In earlier posts, I’ve pondered on the rise of “dual screen” activity (e.g. Dual View Media Channels), but what about when one screen provides the control surface for another?

Earlier this week, the new release of the Apple Mac iWork office productivity suite included an announcement about an iPhone remote control app for Keynote (Keynote is the Mac equivalent of Microsoft’s Powerpoint presentation software). Here’s a demo video showing how it works:

I’d been looking for something like this for some time (and have been tempted to try out the free Telekinesis universal remote, though I’ve not had chance to get round to installing it yet) so it was good to see what Apple’s “official solution” looks like.

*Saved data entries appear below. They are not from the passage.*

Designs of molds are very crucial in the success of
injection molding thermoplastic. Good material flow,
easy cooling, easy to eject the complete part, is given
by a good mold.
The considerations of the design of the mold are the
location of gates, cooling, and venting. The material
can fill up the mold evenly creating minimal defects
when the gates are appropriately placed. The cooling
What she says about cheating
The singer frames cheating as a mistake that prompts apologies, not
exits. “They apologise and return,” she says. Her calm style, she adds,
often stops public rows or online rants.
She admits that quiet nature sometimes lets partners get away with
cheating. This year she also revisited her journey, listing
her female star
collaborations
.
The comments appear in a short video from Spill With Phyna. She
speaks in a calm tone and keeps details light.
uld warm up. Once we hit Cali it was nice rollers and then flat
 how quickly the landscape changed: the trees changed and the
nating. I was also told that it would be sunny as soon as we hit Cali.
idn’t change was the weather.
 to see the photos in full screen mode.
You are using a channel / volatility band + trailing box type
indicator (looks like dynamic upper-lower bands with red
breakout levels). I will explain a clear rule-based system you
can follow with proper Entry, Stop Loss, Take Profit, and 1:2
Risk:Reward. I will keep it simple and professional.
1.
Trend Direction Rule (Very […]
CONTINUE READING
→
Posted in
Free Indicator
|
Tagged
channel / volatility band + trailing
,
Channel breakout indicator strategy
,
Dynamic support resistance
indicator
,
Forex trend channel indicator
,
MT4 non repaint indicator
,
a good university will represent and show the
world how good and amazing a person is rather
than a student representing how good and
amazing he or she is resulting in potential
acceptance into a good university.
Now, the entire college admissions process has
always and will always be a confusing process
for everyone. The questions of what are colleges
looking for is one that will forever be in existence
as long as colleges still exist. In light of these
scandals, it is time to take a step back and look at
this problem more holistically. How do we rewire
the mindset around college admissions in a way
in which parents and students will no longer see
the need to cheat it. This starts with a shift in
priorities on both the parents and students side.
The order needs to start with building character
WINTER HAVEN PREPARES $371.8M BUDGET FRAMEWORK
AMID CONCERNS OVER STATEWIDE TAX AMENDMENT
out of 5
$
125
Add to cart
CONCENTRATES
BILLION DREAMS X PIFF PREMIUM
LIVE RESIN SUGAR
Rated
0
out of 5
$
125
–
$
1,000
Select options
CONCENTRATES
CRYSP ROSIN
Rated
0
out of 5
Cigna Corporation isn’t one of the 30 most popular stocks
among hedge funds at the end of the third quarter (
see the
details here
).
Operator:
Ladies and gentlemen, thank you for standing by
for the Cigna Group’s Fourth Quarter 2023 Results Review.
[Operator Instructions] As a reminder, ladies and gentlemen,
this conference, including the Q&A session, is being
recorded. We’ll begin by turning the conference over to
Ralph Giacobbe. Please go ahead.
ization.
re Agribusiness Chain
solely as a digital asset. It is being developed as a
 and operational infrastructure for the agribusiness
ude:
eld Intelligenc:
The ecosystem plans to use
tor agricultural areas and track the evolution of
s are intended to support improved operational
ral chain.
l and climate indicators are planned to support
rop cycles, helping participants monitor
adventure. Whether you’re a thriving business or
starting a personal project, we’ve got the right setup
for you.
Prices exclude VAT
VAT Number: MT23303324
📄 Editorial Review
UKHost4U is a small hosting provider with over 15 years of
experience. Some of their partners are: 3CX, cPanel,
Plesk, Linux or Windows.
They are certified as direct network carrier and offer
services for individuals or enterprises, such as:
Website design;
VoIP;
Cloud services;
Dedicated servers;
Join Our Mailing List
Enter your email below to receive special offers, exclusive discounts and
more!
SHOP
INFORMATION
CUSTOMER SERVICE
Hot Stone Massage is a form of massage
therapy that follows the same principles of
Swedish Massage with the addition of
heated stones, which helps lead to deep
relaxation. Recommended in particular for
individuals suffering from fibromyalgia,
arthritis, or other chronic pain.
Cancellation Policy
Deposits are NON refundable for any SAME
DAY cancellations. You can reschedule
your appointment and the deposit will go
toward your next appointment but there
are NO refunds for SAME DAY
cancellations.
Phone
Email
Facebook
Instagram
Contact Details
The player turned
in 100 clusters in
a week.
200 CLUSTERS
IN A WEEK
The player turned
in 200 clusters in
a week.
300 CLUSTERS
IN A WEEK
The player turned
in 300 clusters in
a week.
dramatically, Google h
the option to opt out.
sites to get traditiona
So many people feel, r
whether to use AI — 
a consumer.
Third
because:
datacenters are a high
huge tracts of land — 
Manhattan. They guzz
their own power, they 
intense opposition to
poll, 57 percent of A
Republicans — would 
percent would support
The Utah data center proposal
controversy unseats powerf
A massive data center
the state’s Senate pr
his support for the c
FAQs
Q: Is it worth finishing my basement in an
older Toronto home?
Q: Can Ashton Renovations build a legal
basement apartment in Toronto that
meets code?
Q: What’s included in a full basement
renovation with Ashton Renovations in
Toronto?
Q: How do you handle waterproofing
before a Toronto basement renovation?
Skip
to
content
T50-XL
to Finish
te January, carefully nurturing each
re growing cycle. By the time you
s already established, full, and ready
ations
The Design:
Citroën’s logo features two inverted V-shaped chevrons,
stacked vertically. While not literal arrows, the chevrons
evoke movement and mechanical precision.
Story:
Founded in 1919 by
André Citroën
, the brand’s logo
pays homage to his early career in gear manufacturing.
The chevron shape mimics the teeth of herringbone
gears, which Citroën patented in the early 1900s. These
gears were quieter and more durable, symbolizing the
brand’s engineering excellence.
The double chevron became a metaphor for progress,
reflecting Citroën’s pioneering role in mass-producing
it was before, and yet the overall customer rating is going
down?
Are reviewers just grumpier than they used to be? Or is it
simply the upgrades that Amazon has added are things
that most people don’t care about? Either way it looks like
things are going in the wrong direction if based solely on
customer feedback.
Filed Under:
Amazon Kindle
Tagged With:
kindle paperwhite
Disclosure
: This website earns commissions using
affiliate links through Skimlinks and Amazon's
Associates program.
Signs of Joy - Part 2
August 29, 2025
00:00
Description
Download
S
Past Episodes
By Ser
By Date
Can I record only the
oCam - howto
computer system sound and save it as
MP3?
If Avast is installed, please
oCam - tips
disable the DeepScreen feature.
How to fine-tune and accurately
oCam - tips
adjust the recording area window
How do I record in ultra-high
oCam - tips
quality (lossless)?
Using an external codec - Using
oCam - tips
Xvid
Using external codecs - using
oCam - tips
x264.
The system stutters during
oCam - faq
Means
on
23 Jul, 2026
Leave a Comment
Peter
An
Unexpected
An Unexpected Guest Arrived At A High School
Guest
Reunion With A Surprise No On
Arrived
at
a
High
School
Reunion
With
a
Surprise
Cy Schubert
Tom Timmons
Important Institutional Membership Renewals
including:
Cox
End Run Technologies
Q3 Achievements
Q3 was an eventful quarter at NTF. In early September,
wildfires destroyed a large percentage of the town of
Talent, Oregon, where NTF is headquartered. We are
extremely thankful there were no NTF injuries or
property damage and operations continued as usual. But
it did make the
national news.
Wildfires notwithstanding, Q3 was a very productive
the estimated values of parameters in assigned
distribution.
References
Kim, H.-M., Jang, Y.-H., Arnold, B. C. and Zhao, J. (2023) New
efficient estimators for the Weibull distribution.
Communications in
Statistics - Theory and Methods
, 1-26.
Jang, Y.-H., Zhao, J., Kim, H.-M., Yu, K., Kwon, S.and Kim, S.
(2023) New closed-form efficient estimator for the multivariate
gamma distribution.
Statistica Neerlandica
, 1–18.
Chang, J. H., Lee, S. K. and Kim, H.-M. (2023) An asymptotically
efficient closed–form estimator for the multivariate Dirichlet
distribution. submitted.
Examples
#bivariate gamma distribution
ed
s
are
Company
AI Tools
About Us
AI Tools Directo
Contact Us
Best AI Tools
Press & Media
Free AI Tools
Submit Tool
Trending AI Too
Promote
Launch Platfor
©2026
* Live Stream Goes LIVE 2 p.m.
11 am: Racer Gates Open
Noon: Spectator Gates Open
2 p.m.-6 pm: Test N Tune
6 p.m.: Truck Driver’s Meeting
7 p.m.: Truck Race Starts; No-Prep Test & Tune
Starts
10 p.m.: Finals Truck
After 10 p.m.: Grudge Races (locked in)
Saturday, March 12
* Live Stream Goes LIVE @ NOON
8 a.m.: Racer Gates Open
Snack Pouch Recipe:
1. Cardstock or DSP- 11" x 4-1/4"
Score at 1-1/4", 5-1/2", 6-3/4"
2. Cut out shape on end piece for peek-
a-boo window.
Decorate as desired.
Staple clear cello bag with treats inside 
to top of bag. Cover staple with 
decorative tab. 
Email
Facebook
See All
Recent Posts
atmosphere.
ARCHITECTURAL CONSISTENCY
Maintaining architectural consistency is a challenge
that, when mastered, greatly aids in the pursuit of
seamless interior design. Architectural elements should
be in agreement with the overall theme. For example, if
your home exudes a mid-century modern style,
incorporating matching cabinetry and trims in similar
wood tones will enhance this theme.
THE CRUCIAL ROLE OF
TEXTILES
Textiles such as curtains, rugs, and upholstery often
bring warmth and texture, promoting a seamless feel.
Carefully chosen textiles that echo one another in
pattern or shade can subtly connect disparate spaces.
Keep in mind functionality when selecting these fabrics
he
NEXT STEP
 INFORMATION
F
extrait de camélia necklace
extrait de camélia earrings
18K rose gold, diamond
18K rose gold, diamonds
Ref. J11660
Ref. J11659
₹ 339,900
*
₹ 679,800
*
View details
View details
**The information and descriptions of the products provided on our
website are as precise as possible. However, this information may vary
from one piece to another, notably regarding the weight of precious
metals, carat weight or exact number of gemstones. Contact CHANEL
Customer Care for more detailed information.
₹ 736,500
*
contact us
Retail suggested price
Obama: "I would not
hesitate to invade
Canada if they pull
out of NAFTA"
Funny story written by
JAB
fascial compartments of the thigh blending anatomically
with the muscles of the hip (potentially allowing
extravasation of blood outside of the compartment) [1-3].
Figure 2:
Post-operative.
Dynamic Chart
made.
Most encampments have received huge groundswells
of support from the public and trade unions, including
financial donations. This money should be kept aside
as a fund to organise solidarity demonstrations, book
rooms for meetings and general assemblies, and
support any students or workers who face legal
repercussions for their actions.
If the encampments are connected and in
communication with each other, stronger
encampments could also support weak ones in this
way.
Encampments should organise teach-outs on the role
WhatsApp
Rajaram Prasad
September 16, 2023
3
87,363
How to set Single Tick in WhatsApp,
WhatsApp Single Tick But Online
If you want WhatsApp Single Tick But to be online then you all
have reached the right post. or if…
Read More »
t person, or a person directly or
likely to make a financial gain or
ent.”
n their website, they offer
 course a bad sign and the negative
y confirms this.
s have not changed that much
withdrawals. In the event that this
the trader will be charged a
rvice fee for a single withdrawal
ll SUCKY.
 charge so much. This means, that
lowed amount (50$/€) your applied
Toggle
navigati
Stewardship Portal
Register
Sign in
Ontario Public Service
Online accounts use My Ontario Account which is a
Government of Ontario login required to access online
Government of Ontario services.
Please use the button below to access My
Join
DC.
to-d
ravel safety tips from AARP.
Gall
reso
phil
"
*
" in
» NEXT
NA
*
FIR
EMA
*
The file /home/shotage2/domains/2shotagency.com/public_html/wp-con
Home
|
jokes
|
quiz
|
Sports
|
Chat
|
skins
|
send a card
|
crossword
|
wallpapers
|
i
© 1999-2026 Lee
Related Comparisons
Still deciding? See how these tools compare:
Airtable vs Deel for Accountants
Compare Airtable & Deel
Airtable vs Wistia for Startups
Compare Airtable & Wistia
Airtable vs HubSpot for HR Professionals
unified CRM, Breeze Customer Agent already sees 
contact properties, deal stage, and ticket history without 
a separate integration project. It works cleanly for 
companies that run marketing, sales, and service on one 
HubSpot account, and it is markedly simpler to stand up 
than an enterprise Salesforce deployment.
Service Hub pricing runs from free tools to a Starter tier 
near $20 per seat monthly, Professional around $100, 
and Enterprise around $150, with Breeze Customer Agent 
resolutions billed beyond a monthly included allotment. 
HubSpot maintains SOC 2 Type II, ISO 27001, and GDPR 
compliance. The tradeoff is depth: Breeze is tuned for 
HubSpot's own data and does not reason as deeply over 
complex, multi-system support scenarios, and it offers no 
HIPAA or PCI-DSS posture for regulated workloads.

Whilst taking the dog out for a walk, it occurred to me that using an iPhone/iPod touch like remote could be really handy for many other home entertainment appliances – like the telly, for example. Want to know what’s on the other side without changing channel (or using a picture-in-picture pop up? Why not preview it on your remote? Or how about checking out the programme guide? It’s a real pain having to steal the screen to view the guide, so why not check it out on your remote instead? Programming the DVD/HDD recorder is another activity that prompts the “can I just set the video” routine, as you change to the ever popular “schedule recording” channel. Duh – why not just do it on the remote…? And so on…

Of course, it seems that several “screen remote” clients are already out there… like the Apple official “Remote” app for iTunes/Apple TV (review here), or the rather more elaborate Remote Buddy, as shown in this video:

And if “Remote Buddy” isn’t to your taste, how about iSofa (video):

(For an up-to-the-minute review of iSofa, check out Get Yer Feet Off iSofa; as well as “remote-ing” your Mac, iSofa lets you open “not a web browser, but a file one. It allows you to navigate your user directory on the computer, and open files that can be opened in Safari on the iThing- images, Word files, PDFs, etc” – thanks for that, Alan:-)

As ever, it seems as if the future really is out there… So for example, take that “EPG remote on an iPhone” idea? MythTV viewers can already try it out with MyMote:

Do you ever get the feeling you’re living in a William Gibson novel?

PS thanks to Owen for the pointer to Air Mouse (use your iPodTouch as a mouse’n’keyboard combo for your Mac), and @oxfordben for a “fwiw” pointer to the MythWeb web interface to MythTV.